La autora narra en este pequeño libro, que os recomiendo, las aventuras pasadas junto a su sobrino en los bosques y en el mar, junto a la costa de Maine. Y hablando de la educación de los primeros años de la vida de un niño dice: "Los años de la infancia son el tiempo para preparar la tierra. Una vez que han surgido las emociones, el sentido de la belleza, el entusiasmo por lo nuevo y lo desconocido, la sensación de simpatía, la compasión, la admiración o el amor, entonces deseamos un conocimiento acerca del objeto de nuestra conmoción. Una vez que lo encuentras tiene un significado duradero. Es más importante preparar el camino del niño que quiere conocer, que darle un montón de datos que no está preparado para asimilar". Me parece ésta una buena recomendación para padres y educadores. De hecho, como escribe la autora: "Para mantener vivo en un niño su innato sentido del asombro... se necesita la compañía, al menos, de un adulto con quien poder compartirlo, redescubriendo con él la alegría, la expectación y el misterio del mundo en que vivimos". Nosotros podemos ser esos adultos que ayuden a los más pequeños a abrir los ojos, o a no cerrarlos, ante las maravillas del mundo.

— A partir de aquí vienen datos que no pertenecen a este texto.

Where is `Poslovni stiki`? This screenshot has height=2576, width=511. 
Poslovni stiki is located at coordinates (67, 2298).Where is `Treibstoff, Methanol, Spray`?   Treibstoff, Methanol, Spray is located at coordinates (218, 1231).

La Iglesia confía esa educación, en primer lugar, a la familia, a los padres, a los abuelos. Y ofrece la ayuda de la parroquia, del colegio, de la catequesis, de los sacramentos. Ahora que empezamos un nuevo curso escolar y pastoral, comprometámonos todos en la educación de los niños y los jóvenes. Pero, ¿por dónde empezar? Por el primero de los sacramentos: el Bautismo. En los primeros siglos del cristianismo este sacramento era llamado "iluminación", porque en él nuestros ojos se abren al mundo de la fe, reciben la capacidad de ver las cosas de Dios. Y hay un rito, dentro de la celebración del bautismo, que aun siendo opcional yo creo que siempre habría que hacer. Es el  rito llamado "Effetá", en el que el sacerdote, tocando los oídos y la boca del niño, dice: "El Señor Jesús, que hizo oír a los sordos y hablar a los mudos, te conceda, a su tiempo, escuchar su Palabra y proclamar la fe". "Effetá", como nos recuerda hoy el Evangelio, significa "Ábrete". ¡Qué sabiduría, la de la Iglesia, que sabe que el ser humano, necesita, desde su más tierna infancia, la ayuda de Dios, la compañía de los adultos, para abrirse, para aprender a mirar el mundo! ¡Y que necesita la ayuda de la Iglesia, de la comunidad cristiana, para escuchar -a su tiempo- la Palabra de Dios, para alabarle.

Somos seres litúrgicos, nuestra vocación es la alabanza. "¡Alaba, alma mía, al Señor!", hemos rezado con el salmista. Si somos capaces de asombrarnos, si tenemos ojos para las maravillas de Dios, entonces podremos dar gloria al autor de tanta belleza. No nos hacen falta riquezas -como nos recuerda hoy el apóstol Santiago-, ni una salud a prueba de bombas, ni es necesario que todos hablen bien de nosotros. Lo único que necesitamos es que nuestros ojos vean, que nuestros oídos escuchen y que nuestra boca proclame la grandeza de nuestro Dios. Todo lo demás lo tendremos, multiplicado, en la vida eterna. Os deseo un feliz domingo y una buena semana, en el asombro del amor de Dios, que toca nuestra humanidad por medio de su Cuerpo glorioso, que es Jesucristo Resucitado, presente en su Iglesia. ¡Que nuestra Señora, la Virgen del Val nos sostenga con su intercesión materna!